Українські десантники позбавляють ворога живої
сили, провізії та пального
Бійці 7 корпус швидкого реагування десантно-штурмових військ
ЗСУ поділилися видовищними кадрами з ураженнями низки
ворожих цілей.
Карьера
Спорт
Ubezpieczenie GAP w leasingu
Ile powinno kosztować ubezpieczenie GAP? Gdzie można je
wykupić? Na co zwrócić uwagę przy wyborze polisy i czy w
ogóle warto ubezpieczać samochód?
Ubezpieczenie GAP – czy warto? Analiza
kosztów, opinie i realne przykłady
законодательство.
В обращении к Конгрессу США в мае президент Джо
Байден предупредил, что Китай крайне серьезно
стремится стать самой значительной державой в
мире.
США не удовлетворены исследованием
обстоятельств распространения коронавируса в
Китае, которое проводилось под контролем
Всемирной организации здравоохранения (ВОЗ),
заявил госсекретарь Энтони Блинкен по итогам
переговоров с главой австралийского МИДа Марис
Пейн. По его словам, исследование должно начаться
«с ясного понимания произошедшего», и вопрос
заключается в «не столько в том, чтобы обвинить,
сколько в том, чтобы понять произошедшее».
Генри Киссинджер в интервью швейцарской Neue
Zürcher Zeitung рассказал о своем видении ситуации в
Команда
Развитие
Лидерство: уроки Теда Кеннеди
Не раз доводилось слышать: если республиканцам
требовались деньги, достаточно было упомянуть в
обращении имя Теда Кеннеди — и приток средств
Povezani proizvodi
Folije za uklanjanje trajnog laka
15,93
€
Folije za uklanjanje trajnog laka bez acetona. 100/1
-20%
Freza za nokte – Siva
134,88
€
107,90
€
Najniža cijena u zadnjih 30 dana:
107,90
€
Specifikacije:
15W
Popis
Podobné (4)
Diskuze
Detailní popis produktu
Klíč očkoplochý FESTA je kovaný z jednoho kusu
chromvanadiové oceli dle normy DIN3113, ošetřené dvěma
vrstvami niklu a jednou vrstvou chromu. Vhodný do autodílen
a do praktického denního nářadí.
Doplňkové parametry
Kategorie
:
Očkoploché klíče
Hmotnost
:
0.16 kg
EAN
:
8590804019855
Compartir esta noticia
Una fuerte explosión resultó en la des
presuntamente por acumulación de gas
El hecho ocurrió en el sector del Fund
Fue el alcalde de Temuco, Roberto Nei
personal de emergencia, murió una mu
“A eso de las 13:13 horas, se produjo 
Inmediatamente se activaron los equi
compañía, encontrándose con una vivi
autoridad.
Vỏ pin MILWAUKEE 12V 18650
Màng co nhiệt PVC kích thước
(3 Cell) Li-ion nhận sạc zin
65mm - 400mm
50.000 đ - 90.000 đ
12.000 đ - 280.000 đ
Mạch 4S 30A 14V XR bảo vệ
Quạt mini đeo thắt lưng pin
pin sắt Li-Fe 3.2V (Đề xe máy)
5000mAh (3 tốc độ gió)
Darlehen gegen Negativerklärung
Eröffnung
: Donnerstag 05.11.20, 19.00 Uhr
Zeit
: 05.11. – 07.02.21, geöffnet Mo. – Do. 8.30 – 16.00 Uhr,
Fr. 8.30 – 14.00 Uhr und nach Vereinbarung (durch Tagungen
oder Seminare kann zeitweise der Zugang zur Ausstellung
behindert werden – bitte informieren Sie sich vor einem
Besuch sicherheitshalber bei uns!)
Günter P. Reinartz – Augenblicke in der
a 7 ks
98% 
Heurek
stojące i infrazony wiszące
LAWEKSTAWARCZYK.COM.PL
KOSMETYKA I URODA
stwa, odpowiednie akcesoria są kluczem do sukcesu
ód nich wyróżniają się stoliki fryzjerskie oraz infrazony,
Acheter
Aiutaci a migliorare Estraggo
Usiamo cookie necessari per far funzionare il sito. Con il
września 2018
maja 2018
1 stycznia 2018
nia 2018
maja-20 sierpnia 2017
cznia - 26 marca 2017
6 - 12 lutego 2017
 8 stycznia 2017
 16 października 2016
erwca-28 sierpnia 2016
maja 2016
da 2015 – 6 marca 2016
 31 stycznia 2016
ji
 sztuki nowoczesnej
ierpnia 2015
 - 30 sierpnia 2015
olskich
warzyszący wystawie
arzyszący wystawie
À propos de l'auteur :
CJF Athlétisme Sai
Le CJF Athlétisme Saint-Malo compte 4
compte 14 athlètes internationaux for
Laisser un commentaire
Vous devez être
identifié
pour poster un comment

========

#### What is expected
Word for word, quote the lines of the material from the first line through the line with "Пейн. По его", both ends included.

#### Problem solution
Українські десантники позбавляють ворога живої
сили, провізії та пального
Бійці 7 корпус швидкого реагування десантно-штурмових військ
ЗСУ поділилися видовищними кадрами з ураженнями низки
ворожих цілей.
Карьера
Спорт
Ubezpieczenie GAP w leasingu
Ile powinno kosztować ubezpieczenie GAP? Gdzie można je
wykupić? Na co zwrócić uwagę przy wyborze polisy i czy w
ogóle warto ubezpieczać samochód?
Ubezpieczenie GAP – czy warto? Analiza
kosztów, opinie i realne przykłady
законодательство.
В обращении к Конгрессу США в мае президент Джо
Байден предупредил, что Китай крайне серьезно
стремится стать самой значительной державой в
мире.
США не удовлетворены исследованием
обстоятельств распространения коронавируса в
Китае, которое проводилось под контролем
Всемирной организации здравоохранения (ВОЗ),
заявил госсекретарь Энтони Блинкен по итогам
переговоров с главой австралийского МИДа Марис
Пейн. По его словам, исследование должно начаться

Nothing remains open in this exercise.